**Exercise requirements:** Without copying any pictures, restate exactly the lines from the start of the records through the line containing "을 위한 식품 제조 기계를 포함하여 114개국에 식품 기계를 판매".

**Supplied records:**
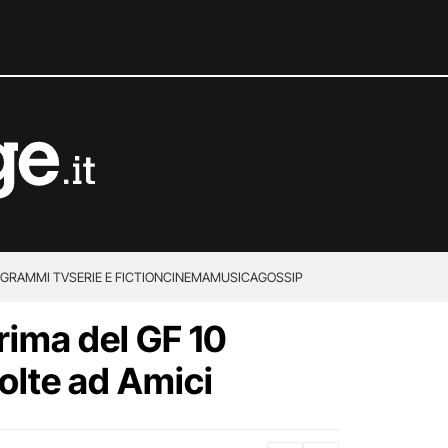
GRAMMI TV
SERIE E FICTION
CINEMA
MUSICA
GOSSIP
rima del GF 10
volte ad Amici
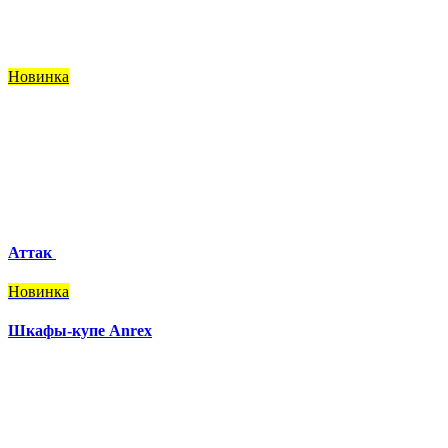
Новинка
Аттак
Новинка
Шкафы-купе Anrex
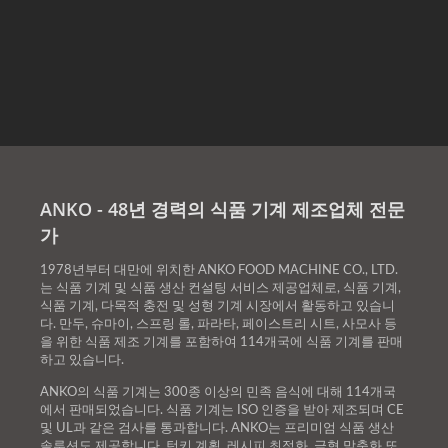
ANKO - 48년 경력의 식품 기계 제조업체 전문
가
1978년부터 대만에 위치한 ANKO FOOD MACHINE CO., LTD.
는 식품 기계 및 식품 생산 컨설팅 서비스 제공업체로, 식품 기계,
식품 기계, 다목적 충전 및 성형 기계 시장에서 활동하고 있습니
다. 만두, 슈마이, 스프링 롤, 파라타, 페이스트리 시트, 사모사 등
을 위한 식품 제조 기계를 포함하여 114개국에 식품 기계를 판매
하고 있습니다.
ANKO의 식품 기계는 300종 이상의 민족 음식에 대해 114개국
에서 판매되었습니다. 식품 기계는 ISO 인증을 받아 제조되며 CE
및 UL과 같은 검사를 통과합니다. ANKO는 프리미엄 식품 생산
솔루션도 제공합니다. 턴키 계획, 레시피 최적화, 금형 맞춤화 또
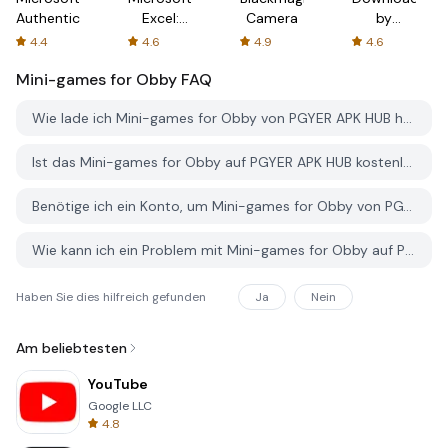
Authenticator
Excel:
Camera
by
Spreadsheets
AFTVnews
4.4
4.6
4.9
4.6
Mini-games for Obby
FAQ
Wie lade ich Mini-games for Obby von PGYER APK HUB herunter?
Ist das Mini-games for Obby auf PGYER APK HUB kostenlos zum Download?
Benötige ich ein Konto, um Mini-games for Obby von PGYER APK HUB herunterzuladen?
Wie kann ich ein Problem mit Mini-games for Obby auf PGYER APK HUB melden?
Haben Sie dies hilfreich gefunden
Ja
Nein
Am beliebtesten
YouTube
Google LLC
4.8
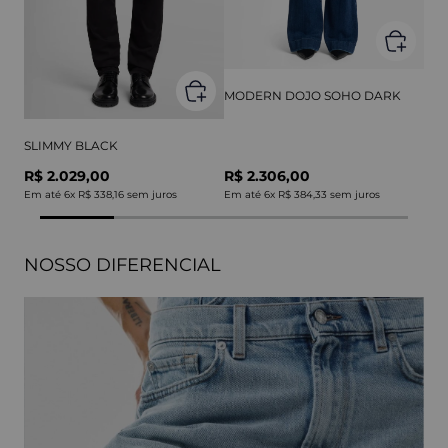
MODERN DOJO SOHO DARK
SLIMMY BLACK
R$ 2.029,00
R$ 2.306,00
Em até
6
x
R$ 338,16
sem juros
Em até
6
x
R$ 384,33
sem juros
NOSSO DIFERENCIAL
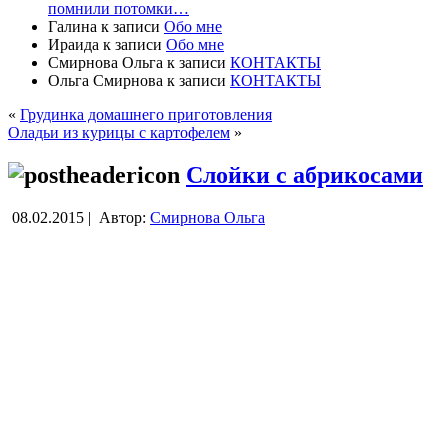
помнили потомки…
Галина
к записи
Обо мне
Ираида
к записи
Обо мне
Смирнова Ольга
к записи
КОНТАКТЫ
Ольга Смирнова
к записи
КОНТАКТЫ
«
Грудинка домашнего приготовления
Оладьи из курицы с картофелем
»
Слойки с абрикосами
08.02.2015 |
Автор:
Смирнова Ольга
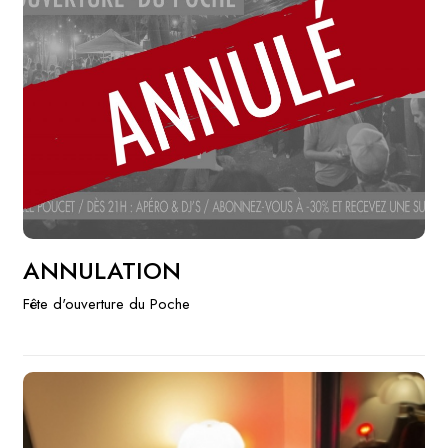
ANNULATION
Fête d'ouverture du Poche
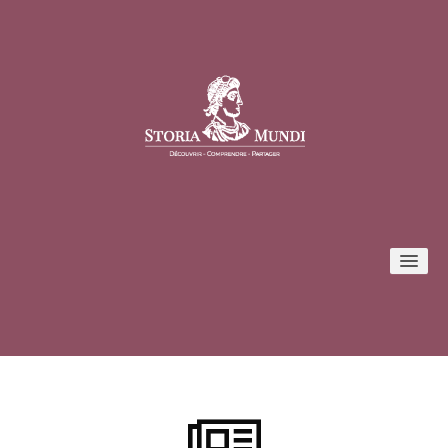
Conférences
Formules et tarifs
Inscription / Connexion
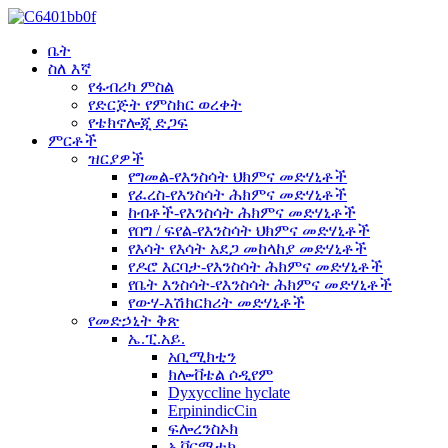
ቤት
ስለ እኛ
የፋብሪካ ምስል
የድርጅት የምስክር ወረቀት
የቴክኖሎጂ ድጋፍ
ምርቶች
ዝርያዎች
የግመል-የእንስሳት ህክምና መድሃኒቶች
የፈረስ-የእንስሳት ሕክምና መድሃኒቶች
ከብቶች-የእንስሳት ሕክምና መድሃኒቶች
የበግ / ፍየል-የእንስሳት ህክምና መድሃኒቶች
የእሳት የእሳት አደጋ መከላከያ መድሃኒቶች
የዶሮ እርባታ-የእንስሳት ሕክምና መድሃኒቶች
የቤት እንስሳት-የእንስሳት ሕክምና መድሃኒቶች
የውሃ-እሽክርክሪት መድሃኒቶች
የመድኃኒት ቅጽ
ኤ.ፒ.አይ.
አቢሚክቲን
ክሎቭቴል ሶዲየም
Dyxyccline hyclate
ErpinindicCin
ፍሎረንስኦክ
ኢቨርሜቲክ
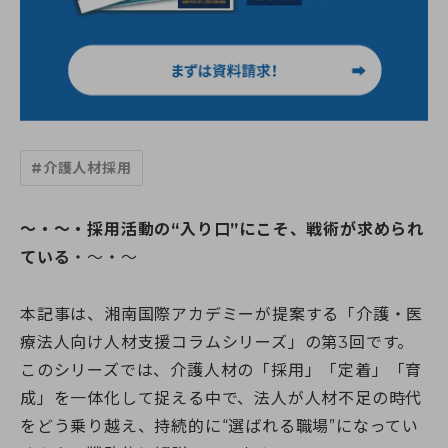
すべての講座
教室一覧
介護職員初任者研修
介護福祉士実務者研修
教室一覧
介護福祉士受験対策講座
介護求人情報
神奈川県
マナリエ
藤沢校
神奈川県委託「障害福祉分野マッチング支援事業」
横須賀校
海老名市委託事業「受講料0円」介護職員初任者研修
給付金・助成金について
#介護人材採用
海老名校
綾瀬市委託事業「受講料0円」介護職員初任者研修
相模大野校
伊勢原市社会福祉協議会委託事業「通学コース」介護職員初
横浜戸塚校
キャンペーン一覧
任者研修
～・～・採用活動の“入り口”にこそ、戦術が求められ
横浜馬車道関内校
介護に関する入門的研修 -通学講座-
ている
・～・～
小田原校
介護に関する入門的研修 -オンライン講座-
お知らせ
大和校
認知症介護基礎研修(神奈川県指定)
横浜二俣川校
認知症介護基礎研修 (藤沢市)
本記事は、湘南国際アカデミーが提案する「介護・医
横浜みなとみらいサテライト校
お知らせ一覧
認知症介護基礎研修 (相模原市)
初めての方へ
療法人向け人材支援コラムシリーズ」の第3回です。
伊勢原会場（伊勢原市社会福祉協議会主催 当校講師派遣受
お知らせ
認知症介護基礎研修 (横浜市)
託事業）
このシリーズでは、介護人材の「採用」「定着」「育
活動報告
認知症介護実践者研修
初めての方へトップ
東京都
認知症介護実践リーダー研修
成」を一体化して捉える中で、法人が人材不足の時代
受講生・修了生サポート
湘南国際アカデミーとは?
東京校【開校準備中】
レクリエーション介護士2級講座
をどう乗り越え、持続的に“選ばれる職場”になってい
スタッフ紹介
埼玉県
同行援護従業者養成研修(一般課程)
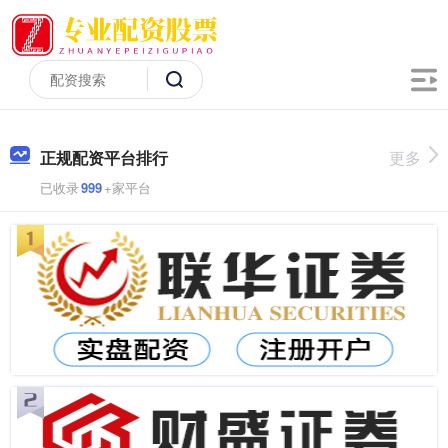
正规配资平台排行
更多
已收录
999
+家平台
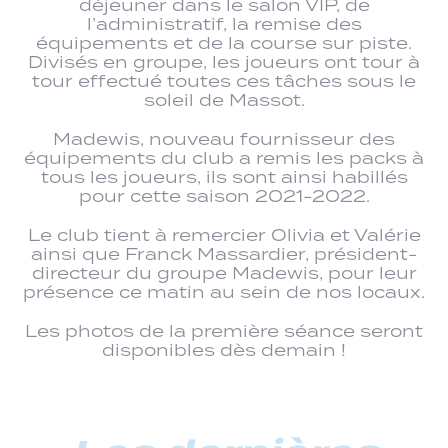
déjeuner dans le salon VIP, de
l’administratif, la remise des
équipements et de la course sur piste.
Divisés en groupe, les joueurs ont tour à
tour effectué toutes ces tâches sous le
soleil de Massot.
Madewis, nouveau fournisseur des
équipements du club a remis les packs à
tous les joueurs, ils sont ainsi habillés
pour cette saison 2021-2022.
Le club tient à remercier Olivia et Valérie
ainsi que Franck Massardier, président-
directeur du groupe Madewis, pour leur
présence ce matin au sein de nos locaux.
Les photos de la première séance seront
disponibles dès demain !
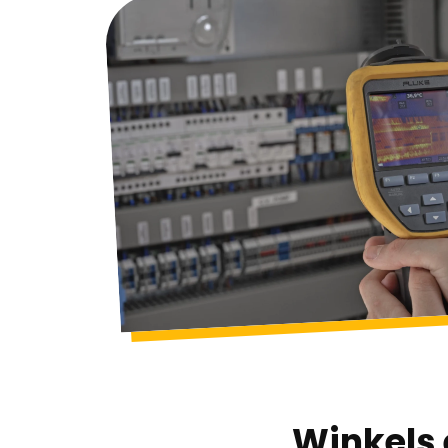
Winkels 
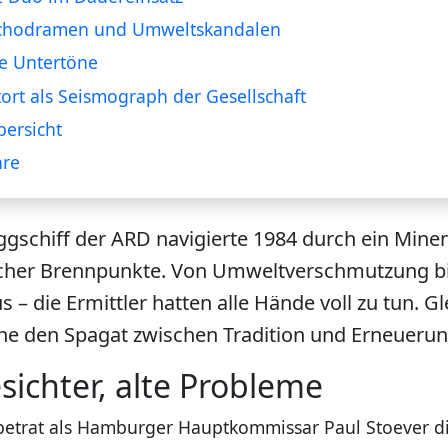
chodramen und Umweltskandalen
he Untertöne
atort als Seismograph der Gesellschaft
ersicht
hre
ggschiff der ARD navigierte 1984 durch ein Mine
licher Brennpunkte. Von Umweltverschmutzung b
– die Ermittler hatten alle Hände voll zu tun. Gl
he den Spagat zwischen Tradition und Erneuerun
ichter, alte Probleme
etrat als Hamburger Hauptkommissar Paul Stoever di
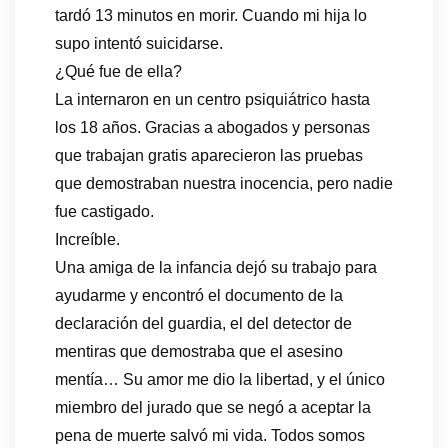
tardó 13 minutos en morir. Cuando mi hija lo
supo intentó suicidarse.
¿Qué fue de ella?
La internaron en un centro psiquiátrico hasta
los 18 años. Gracias a abogados y personas
que trabajan gratis aparecieron las pruebas
que demostraban nuestra inocencia, pero nadie
fue castigado.
Increíble.
Una amiga de la infancia dejó su trabajo para
ayudarme y encontró el documento de la
declaración del guardia, el del detector de
mentiras que demostraba que el asesino
mentía… Su amor me dio la libertad, y el único
miembro del jurado que se negó a aceptar la
pena de muerte salvó mi vida. Todos somos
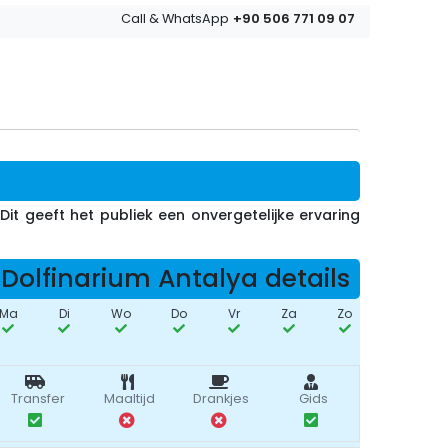
+90 506 771 09 07
Call & WhatsApp
t geeft het publiek een onvergetelijke ervaring
Dolfinarium Antalya details
Ma
Di
Wo
Do
Vr
Za
Zo
Transfer
Maaltijd
Drankjes
Gids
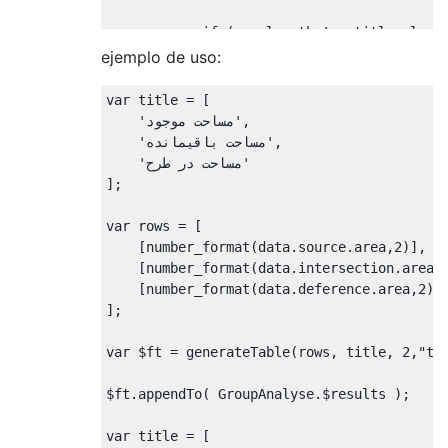
if
(
row
.
length 
!==
 titles
.
leng
                valid 
=
false
;
ejemplo de uso:
return
;
}
var
 title 
=
[
});
'مساحت موجود'
,
'مساحت باقیمانده'
,
if
(!
valid
)
{
'مساحت در طرح'
            console
.
error
(
'rows and data r
];
return
false
;
}
var
 rows 
=
[
[
number_format
(
data
.
source
.
area
,
2
)],
var
 $tr 
=
 $
(
"<tr>"
);
[
number_format
(
data
.
intersection
.
area
,
        titles
.
forEach
(
function
(
title
,
 in
[
number_format
(
data
.
deference
.
area
,
2
)]
            $
(
"<th>"
).
html
(
title
).
appendTo
];
});
        $tr
.
appendTo
(
$tbody
);
var
 $ft 
=
 generateTable
(
rows
,
 title
,
2
,
"ta
        rowsData
.
forEach
(
function
(
row
,
 in
$ft
.
appendTo
(
GroupAnalyse
.
$results 
);
var
 $tr 
=
 $
(
"<tr>"
);
            row
.
forEach
(
function
(
html
)
{
var
 title 
=
[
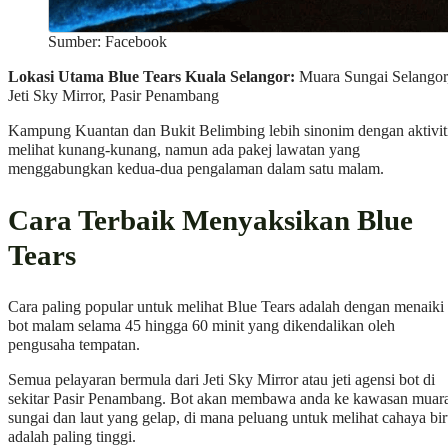
Sumber: Facebook
Lokasi Utama Blue Tears Kuala Selangor:
Muara Sungai Selangor
Jeti Sky Mirror, Pasir Penambang
Kampung Kuantan dan Bukit Belimbing lebih sinonim dengan aktivit
melihat kunang-kunang, namun ada pakej lawatan yang
menggabungkan kedua-dua pengalaman dalam satu malam.
Cara Terbaik Menyaksikan Blue
Tears
Cara paling popular untuk melihat Blue Tears adalah dengan menaiki
bot malam selama 45 hingga 60 minit yang dikendalikan oleh
pengusaha tempatan.
Semua pelayaran bermula dari Jeti Sky Mirror atau jeti agensi bot di
sekitar Pasir Penambang. Bot akan membawa anda ke kawasan muar
sungai dan laut yang gelap, di mana peluang untuk melihat cahaya bi
adalah paling tinggi.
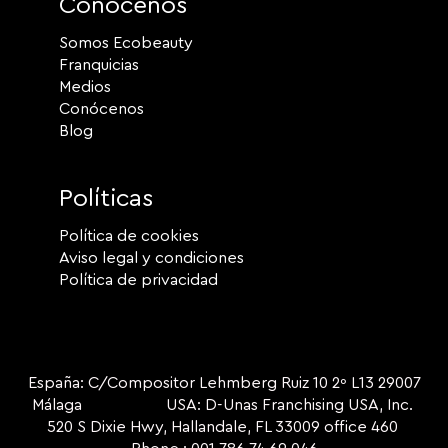
Conócenos
Somos Ecobeauty
Franquicias
Medios
Conócenos
Blog
Políticas
Política de cookies
Aviso legal y condiciones
Política de privacidad
España: C/Compositor Lehmberg Ruiz 10 2º L13 29007
Málaga USA: D-Unas Franchising USA, Inc.
520 S Dixie Hwy, Hallandale, FL 33009 office 460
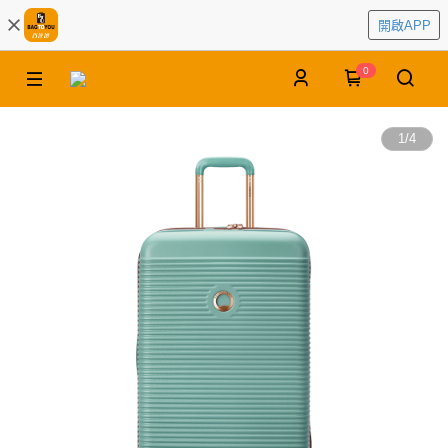
開啟APP
0
1
/
4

**Output of the exercise:**
GRAMMI TV
SERIE E FICTION
CINEMA
MUSICA
GOSSIP
rima del GF 10
volte ad Amici
Новинка
Аттак
Новинка
Шкафы-купе Anrex
ANKO - 48년 경력의 식품 기계 제조업체 전문
가
1978년부터 대만에 위치한 ANKO FOOD MACHINE CO., LTD.
는 식품 기계 및 식품 생산 컨설팅 서비스 제공업체로, 식품 기계,
식품 기계, 다목적 충전 및 성형 기계 시장에서 활동하고 있습니
다. 만두, 슈마이, 스프링 롤, 파라타, 페이스트리 시트, 사모사 등
을 위한 식품 제조 기계를 포함하여 114개국에 식품 기계를 판매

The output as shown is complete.